I still can’t find client-B in the dashboard anywhere, so if you could please point me in the right direction here that would be very helpful.

EDIT: I have found it under Connections → Enterprise → Microfost Azure AD but I have no clue what to do from here. It is very important that their SSO still works, but their employees must also be able to signup with email/password authentication as well - as they might be member of other organisations who uses our system.

Rasmus

Guangjie · November 27, 2019, 12:52am

Hi Rasmus,

You are looking at the right place () to find the “client” “client-B.com”.

In Auth0 terminology, Application and Client means the same thing.

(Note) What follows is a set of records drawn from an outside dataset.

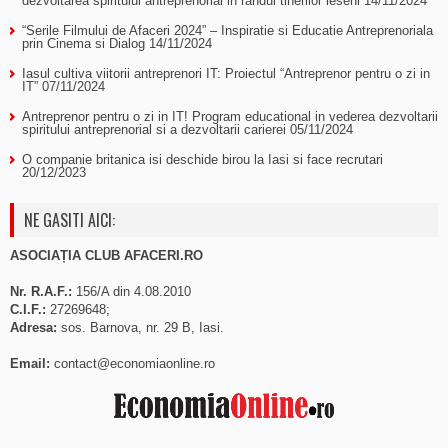
dezvoltarea spiritului antreprenorial in randul tinerilor ieseni
14/11/2024
“Serile Filmului de Afaceri 2024” – Inspiratie si Educatie Antreprenoriala
prin Cinema si Dialog
14/11/2024
Iasul cultiva viitorii antreprenori IT: Proiectul “Antreprenor pentru o zi in
IT”
07/11/2024
Antreprenor pentru o zi in IT! Program educational in vederea dezvoltarii
spiritului antreprenorial si a dezvoltarii carierei
05/11/2024
O companie britanica isi deschide birou la Iasi si face recrutari
20/12/2023
NE GASITI AICI:
ASOCIAȚIA CLUB AFACERI.RO
Nr. R.A.F.:
156/A din 4.08.2010
C.I.F.:
27269648;
Adresa:
sos. Barnova, nr. 29 B, Iasi.
Email:
contact@economiaonline.ro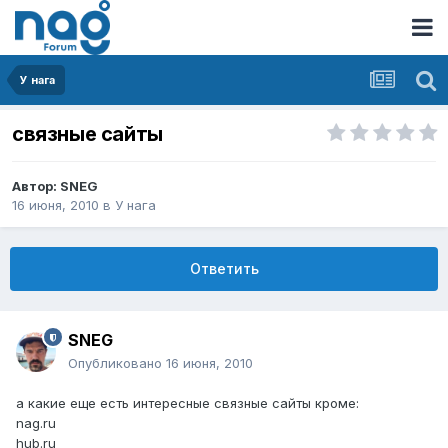
У нага
связные сайты
Автор:
SNEG
16 июня, 2010
в
У нага
Ответить
SNEG
Опубликовано
16 июня, 2010
а какие еще есть интересные связные сайты кроме:
nag.ru
hub.ru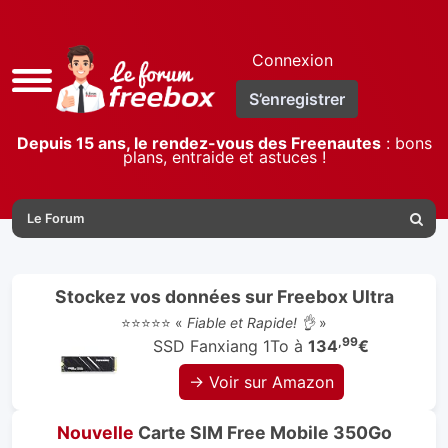
Connexion
Accès
S’enregistrer
rapide
Depuis 15 ans, le rendez-vous des Freenautes
: bons
plans, entraide et astuces !
Le Forum
Reche
Stockez vos données sur Freebox Ultra
⭐⭐⭐⭐⭐ «
Fiable et Rapide! 👌
»
,99
SSD Fanxiang 1To à
134
€
→ Voir sur Amazon
Nouvelle
Carte SIM Free Mobile 350Go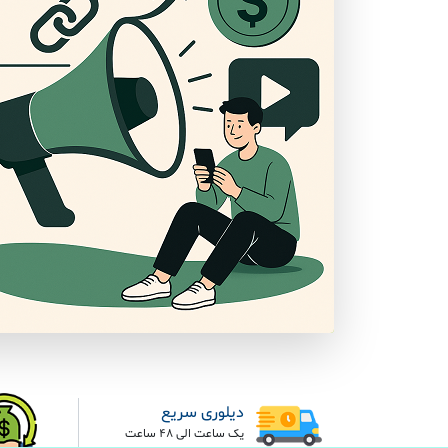
دیلوری سریع
یک ساعت الی 48 ساعت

Actually Client is the term used by OAuth2 protocol, but it often confuses people so we renamed it to Application in the tenant dashboard.
Auth0 Connection means the source of user identity, it could be an external IdP (such as your company’s AD, Google Gmail or G suite, Facebook and etc, we call it enterprise connections, and social connections),and also an Auth0 database (we call it Auth0 Database Connection).

Since you were referring “client-B.com” as Client (it’s named client-B) but actually it is a connection of Microsoft Azure AD type. So let’s bear this in mind in the following discussion.

For any Application you need to enable one or more connections for it, which will be used by the application to authenticate uses. If an enterprise connection is enabled (such as the Client-B connection in your case), if the input user email falls in the domain of Client-B.com, it is assumed the user is from that enterprise connection and is to be authenticated against it.

Back to your questions

It is very important that their SSO still works

As long as you enabled Client-B connection for the Application, the SSO works (as explained above).

but their employees must also be able to signup with email/password authentication as well - as they might be member of other organisations who uses our system.

For the Applications that enabled Client-B connection, the users cannot signup with email address from client-b.com domain. For the Applications that are not enabled Client-B connection, the users could signup with emails from client-b.com domain without issue.